Собора, великого собора, в этом городе нет, что невероятно для Испании, покрытой большими достославными кафедралами: в Бургосе, Леоне, Сантьяго, Сарагосе, том же Толедо, да устанешь перечислять, пока не отдохнешь на столице. Что до обеда — он есть, и самый вкусный в стране, один из вкуснейших в Европе. Речь даже не о ресторанах, а о еде в забегаловках и на улицах: жареные кальмары, почки в хересе, моллюски немыслимых конфигураций и все прочие tapas — закуски, в образцы которых тычешь пальцем и получаешь в маленьких тарелочках со стаканом вальдепеньяса. Слюноотделение непрерывно в этом городе и даже при воспоминании о городе, лучше не продолжать. Первое, что я увидел, впервые попав в Мадрид и выйдя на центральную площадь Пуэрта-дель-Соль, — «Museo de Jamon». «Музей ветчины» оказался закусочной, не лучше и не хуже других, но вывеска была богаче и изобретательней.

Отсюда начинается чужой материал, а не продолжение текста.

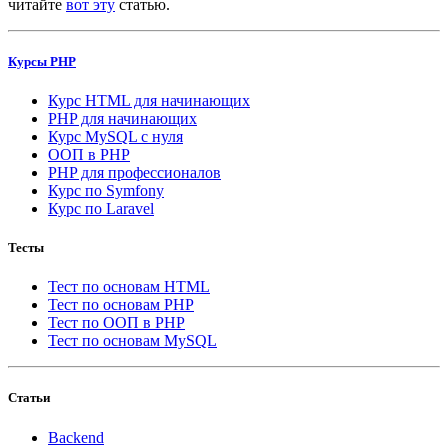
читайте
вот эту
статью.
Курсы PHP
Курс HTML для начинающих
PHP для начинающих
Курс MySQL с нуля
ООП в PHP
PHP для профессионалов
Курс по Symfony
Курс по Laravel
Тесты
Тест по основам HTML
Тест по основам PHP
Тест по ООП в PHP
Тест по основам MySQL
Статьи
Backend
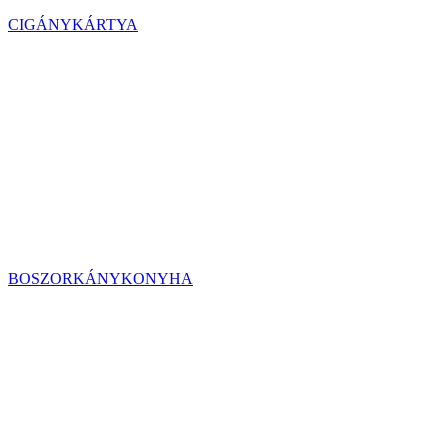
CIGÁNYKÁRTYA
BOSZORKÁNYKONYHA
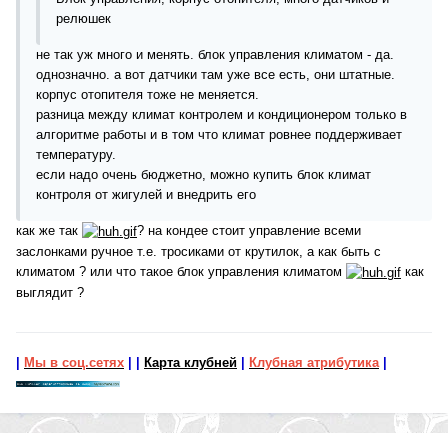
релюшек
не так уж много и менять. блок управления климатом - да.
однозначно. а вот датчики там уже все есть, они штатные.
корпус отопителя тоже не меняется.
разница между климат контролем и кондиционером только в
алгоритме работы и в том что климат ровнее поддерживает
температуру.
если надо очень бюджетно, можно купить блок климат
контроля от жигулей и внедрить его
как же так
? на кондее стоит управление всеми
заслонками ручное т.е. тросиками от крутилок, а как быть с
климатом ? или что такое блок управления климатом
как
выглядит ?
|
Мы в соц.сетях
|
|
Карта клубней
|
Клубная атрибутика
|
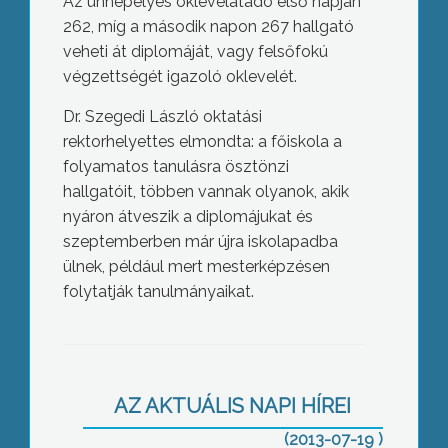
Az ünnepélyes oklevélátadó első napján
262, míg a második napon 267 hallgató
veheti át diplomáját, vagy felsőfokú
végzettségét igazoló oklevelét.
Dr. Szegedi László oktatási
rektorhelyettes elmondta: a főiskola a
folyamatos tanulásra ösztönzi
hallgatóit, többen vannak olyanok, akik
nyáron átveszik a diplomájukat és
szeptemberben már újra iskolapadba
ülnek, például mert mesterképzésen
folytatják tanulmányaikat.
Ahol van cigibolt, ott a nyitva tartás
miatt morgolódnak
AZ AKTUÁLIS NAPI HÍREI
(2013-07-19 )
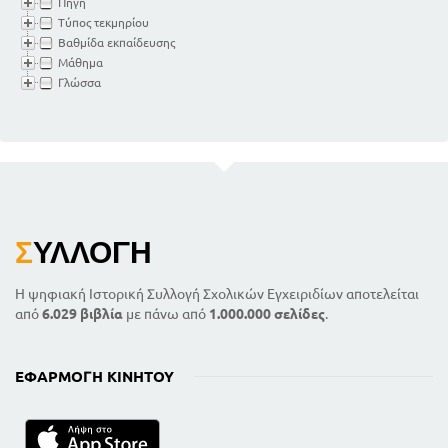
Πηγή
Τύπος τεκμηρίου
Βαθμίδα εκπαίδευσης
Μάθημα
Γλώσσα
Σ
ΥΛΛΟΓΉ
Η ψηφιακή Ιστορική Συλλογή Σχολικών Εγχειριδίων αποτελείται
από
6.029 βιβλία
με πάνω από
1.000.000 σελίδες
.
ΕΦΑΡΜΟΓΉ ΚΙΝΗΤΟΎ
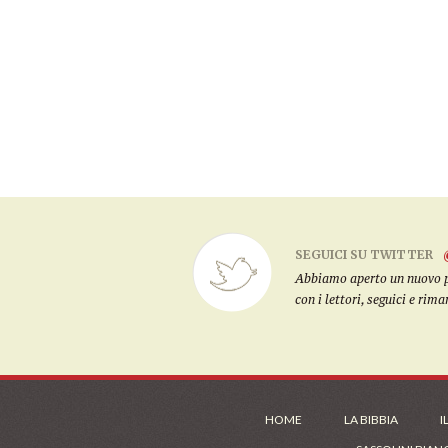
SEGUICI SU TWITTER
Abbiamo aperto un nuovo pro
con i lettori, seguici e rim
HOME
LA BIBBIA
I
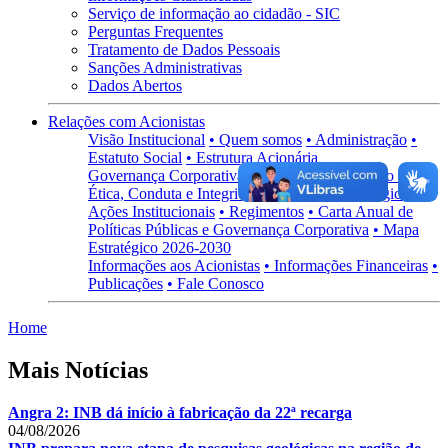
Serviço de informação ao cidadão - SIC
Perguntas Frequentes
Tratamento de Dados Pessoais
Sanções Administrativas
Dados Abertos
Relações com Acionistas
Visão Institucional
• Quem somos
• Administração
•
Estatuto Social
• Estrutura Acionária
Governança Corporativa
• Visão Geral
• Código de
Ética, Conduta e Integridade
• Políticas Estratégicas
•
Ações Institucionais
• Regimentos
• Carta Anual de
Políticas Públicas e Governança Corporativa
• Mapa
Estratégico 2026-2030
Informações aos Acionistas
• Informações Financeiras
•
Publicações
• Fale Conosco
Home
Mais Notícias
Angra 2: INB dá início à fabricação da 22ª recarga
04/08/2026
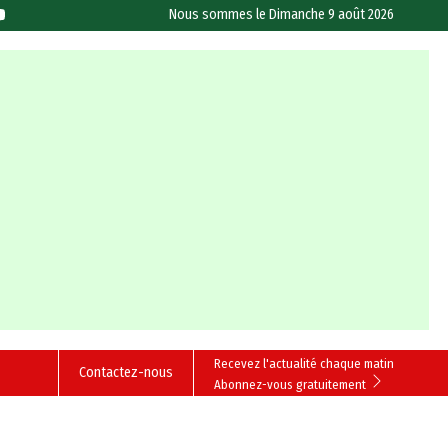
Nous sommes le
Dimanche 9 août 2026
Recevez l'actualité chaque matin
Contactez-nous
Abonnez-vous gratuitement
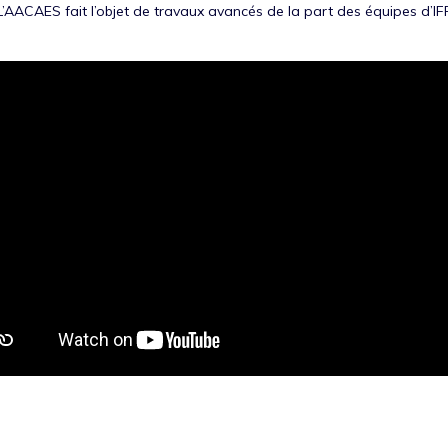
t. L’AACAES fait l’objet de travaux avancés de la part des équipes d’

Таков стиль Мадрида, виртуоза нарядного обрамления, несравненного мастера фасадов, — это столичное умение, как и манера говорить с важностью о пустяках, что хорошо видно по диалогам в мадридских книгах Камило Хосе Селы. Что угодно может считать закомплексованная (на ленинградский манер) Барселона, но главный — не просто административно столичный, а главный по всем статьям и по сути — город Испании, конечно, Мадрид. Сейчас это очевидно, но только сейчас. Еще в середине 70-х считалось, что здесь, кроме визита в Прадо, нечего делать. На протяжении столетий тут было принято ругать все: грязь, шум, жителей, климат («Воздух Мадрита так сух и резок, что большая часть здешних жителей умирает от болезни легких» — это фантастическое наблюдение принадлежит автору «Писем об Испании» В. Боткину: к вопросу о бездумности использования стереотипов).